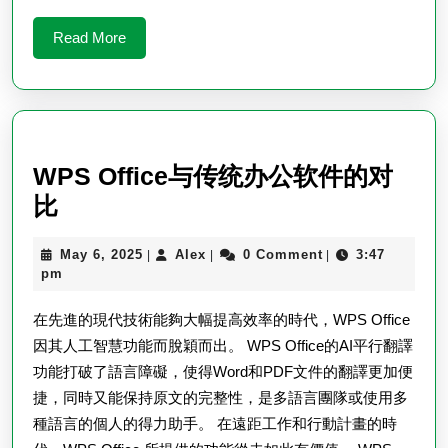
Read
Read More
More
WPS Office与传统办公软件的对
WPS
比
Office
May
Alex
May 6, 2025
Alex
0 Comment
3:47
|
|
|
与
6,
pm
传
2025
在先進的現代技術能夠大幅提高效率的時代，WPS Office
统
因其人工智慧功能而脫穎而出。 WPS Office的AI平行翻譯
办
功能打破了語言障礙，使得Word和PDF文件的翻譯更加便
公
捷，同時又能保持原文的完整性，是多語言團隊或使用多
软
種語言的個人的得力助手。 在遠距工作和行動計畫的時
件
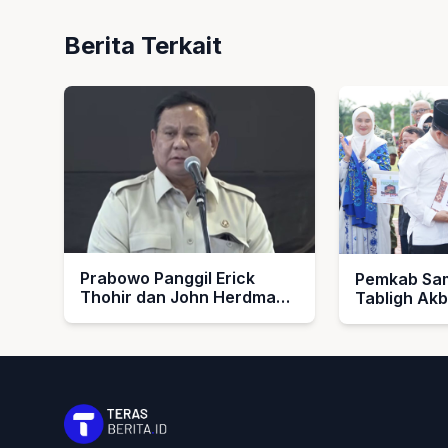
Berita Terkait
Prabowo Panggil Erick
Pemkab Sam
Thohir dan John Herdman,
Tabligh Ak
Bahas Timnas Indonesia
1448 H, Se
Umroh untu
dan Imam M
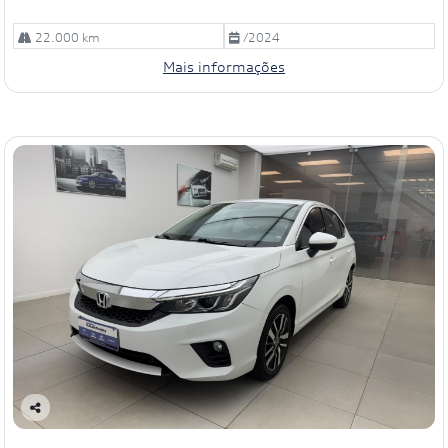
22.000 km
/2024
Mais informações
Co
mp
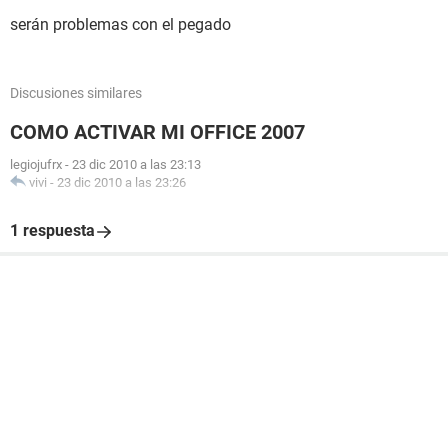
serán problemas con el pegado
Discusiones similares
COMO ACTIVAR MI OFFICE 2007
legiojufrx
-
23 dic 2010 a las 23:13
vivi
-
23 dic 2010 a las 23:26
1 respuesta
...
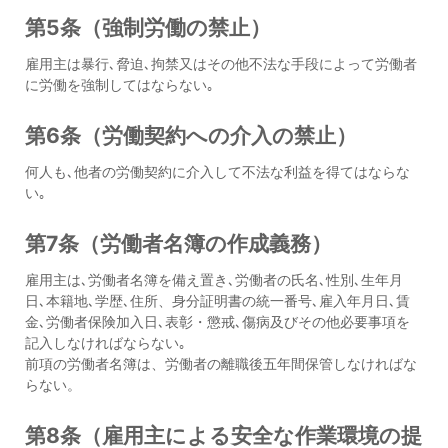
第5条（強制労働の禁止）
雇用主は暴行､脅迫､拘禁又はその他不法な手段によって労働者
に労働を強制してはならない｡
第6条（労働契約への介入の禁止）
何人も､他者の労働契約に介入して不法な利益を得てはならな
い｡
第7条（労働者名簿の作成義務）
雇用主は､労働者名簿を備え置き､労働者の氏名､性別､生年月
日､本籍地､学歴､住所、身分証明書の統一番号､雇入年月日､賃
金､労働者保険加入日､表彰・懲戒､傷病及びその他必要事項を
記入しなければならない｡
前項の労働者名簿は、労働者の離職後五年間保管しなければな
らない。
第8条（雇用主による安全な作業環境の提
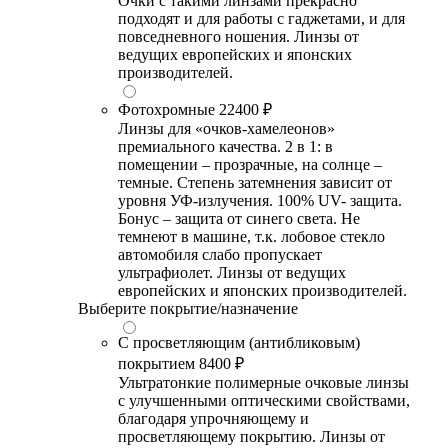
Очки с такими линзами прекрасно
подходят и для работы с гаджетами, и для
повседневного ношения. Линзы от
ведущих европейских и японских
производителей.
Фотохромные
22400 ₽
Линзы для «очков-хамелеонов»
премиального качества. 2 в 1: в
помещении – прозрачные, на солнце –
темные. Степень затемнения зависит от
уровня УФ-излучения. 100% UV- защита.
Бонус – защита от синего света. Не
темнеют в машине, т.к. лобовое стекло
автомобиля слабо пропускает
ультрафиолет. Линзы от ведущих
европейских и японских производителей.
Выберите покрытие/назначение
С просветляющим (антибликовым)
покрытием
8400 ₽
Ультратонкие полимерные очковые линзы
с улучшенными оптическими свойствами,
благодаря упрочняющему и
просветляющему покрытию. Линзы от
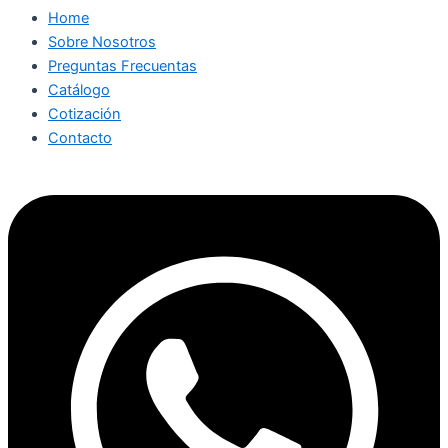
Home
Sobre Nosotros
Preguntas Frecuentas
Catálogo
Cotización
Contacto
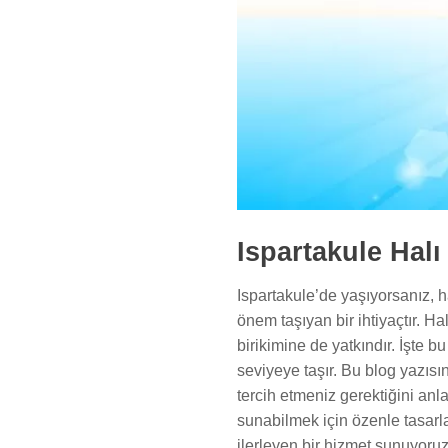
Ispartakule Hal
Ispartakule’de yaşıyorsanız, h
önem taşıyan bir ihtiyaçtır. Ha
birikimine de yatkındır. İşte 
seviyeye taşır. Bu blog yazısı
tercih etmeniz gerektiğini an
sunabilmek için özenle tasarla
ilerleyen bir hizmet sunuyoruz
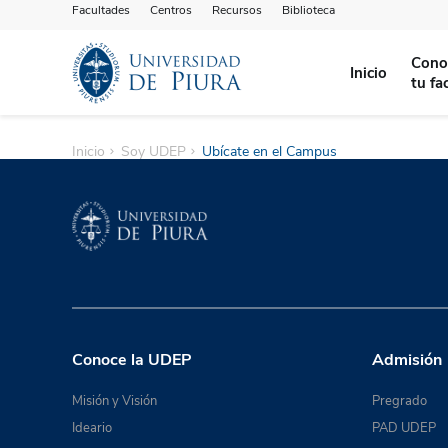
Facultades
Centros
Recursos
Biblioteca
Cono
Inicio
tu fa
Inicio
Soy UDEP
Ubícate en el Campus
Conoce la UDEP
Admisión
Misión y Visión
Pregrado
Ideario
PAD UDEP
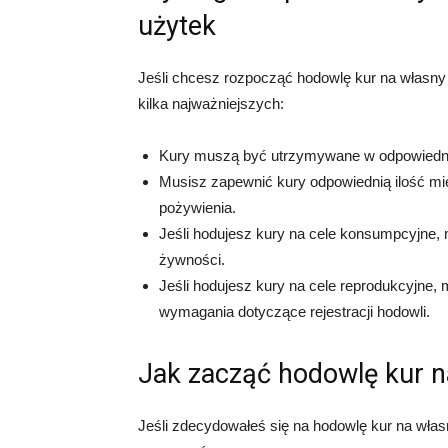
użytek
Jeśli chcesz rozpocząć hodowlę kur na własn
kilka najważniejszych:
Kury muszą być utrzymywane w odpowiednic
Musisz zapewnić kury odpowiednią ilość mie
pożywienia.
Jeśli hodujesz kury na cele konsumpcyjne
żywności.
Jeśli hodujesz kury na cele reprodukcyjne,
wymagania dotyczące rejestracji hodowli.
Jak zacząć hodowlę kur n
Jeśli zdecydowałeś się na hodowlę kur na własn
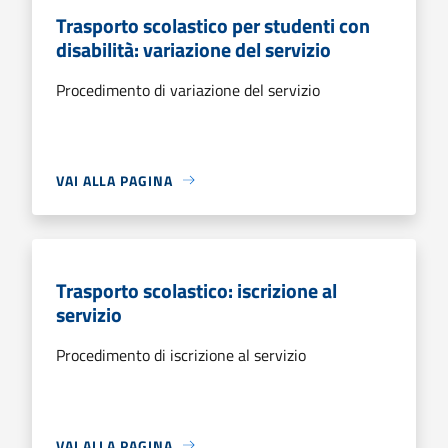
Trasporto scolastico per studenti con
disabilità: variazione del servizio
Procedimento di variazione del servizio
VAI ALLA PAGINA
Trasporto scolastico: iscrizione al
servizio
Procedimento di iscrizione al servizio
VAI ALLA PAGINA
* * *
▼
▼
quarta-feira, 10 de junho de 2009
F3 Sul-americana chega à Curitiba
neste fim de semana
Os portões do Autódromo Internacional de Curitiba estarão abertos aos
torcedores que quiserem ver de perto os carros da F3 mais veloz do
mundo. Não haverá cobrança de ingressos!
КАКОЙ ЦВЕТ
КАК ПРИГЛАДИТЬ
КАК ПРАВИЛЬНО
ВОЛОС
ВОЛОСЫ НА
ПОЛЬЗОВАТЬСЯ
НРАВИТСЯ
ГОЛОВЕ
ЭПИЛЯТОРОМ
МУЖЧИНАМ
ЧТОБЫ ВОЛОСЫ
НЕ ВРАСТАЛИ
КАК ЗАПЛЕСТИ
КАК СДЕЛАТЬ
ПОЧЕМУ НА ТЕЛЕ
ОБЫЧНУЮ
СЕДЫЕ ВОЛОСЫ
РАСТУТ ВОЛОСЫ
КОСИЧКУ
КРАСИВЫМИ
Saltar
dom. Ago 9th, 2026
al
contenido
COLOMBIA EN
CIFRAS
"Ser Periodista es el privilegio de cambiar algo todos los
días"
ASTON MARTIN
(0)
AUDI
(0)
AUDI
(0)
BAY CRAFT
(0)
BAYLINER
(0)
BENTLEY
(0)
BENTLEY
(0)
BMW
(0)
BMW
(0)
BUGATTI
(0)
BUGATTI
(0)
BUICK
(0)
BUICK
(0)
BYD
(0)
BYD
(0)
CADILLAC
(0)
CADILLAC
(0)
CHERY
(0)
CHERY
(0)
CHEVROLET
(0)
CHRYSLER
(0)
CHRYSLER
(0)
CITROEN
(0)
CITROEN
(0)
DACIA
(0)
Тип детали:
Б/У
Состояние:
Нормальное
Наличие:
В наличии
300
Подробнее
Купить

*Work request*:
Copy out all lines of the listing where the word "Curitiba" appears.

*Exercise solution*:
F3 Sul-americana chega à Curitiba
Os portões do Autódromo Internacional de Curitiba estarão abertos aos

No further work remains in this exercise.